For the past fifteen months, he’d been Max’s court-appointed special advocate, or CASA. When they’d first met, Max wasn’t inclined to give Greg the time of day. He didn’t need another social worker in his life, meddling. He and Auntie Juney had worked out their life together with very little help from anybody else. Why did he need a CASA, whatever the hell that was? Besides, these people, they were just doing their job, going through the motions, padding the résumé. It wasn’t like they really cared or got involved emotionally or personally or anything like that.
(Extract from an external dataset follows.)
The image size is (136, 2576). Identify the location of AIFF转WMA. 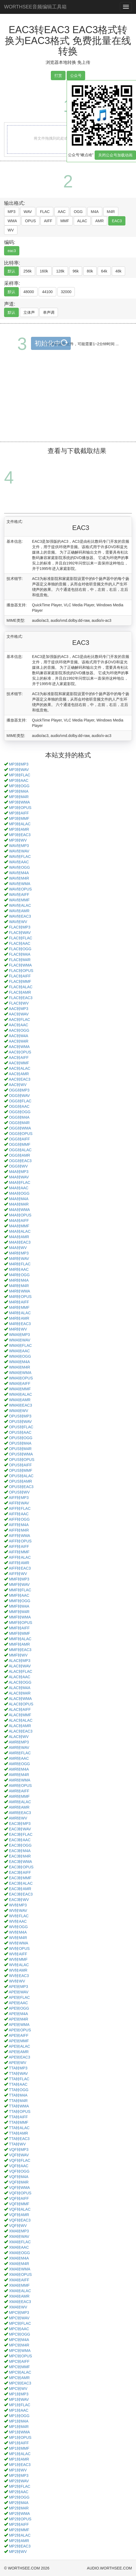 (19, 1535).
Max had been spouting off in this vein to Greg when he came by to introduce himself. Why did they need him? Everything was working out all right without him. Max wasn’t about to start believing that people like Greg or any of the CASAs really cared about him—it was just a job to them, and most of the time they mucked things up. How much did they pay Greg, anyhow? Maybe they could just give that money directly to him and Auntie, where it would do some good in the real world.
“Actually,” Greg had said, “it’s a volunteer position. I don’t get anything for it.”
Which turned out to be true.
A CASA was exactly what the name said it was: a person who helped make sure that foster kids got treated fairly in family court. They were the voice of these kids, who typically couldn’t afford and wouldn’t get assigned an attorney, unless they had committed a crime. But if some bureaucrat decided, for example, that Auntie Juney’s wasn’t the right place for Max and he should be in a group home, he could bring his argument to Greg Treadway, who would help him plead his case before the court.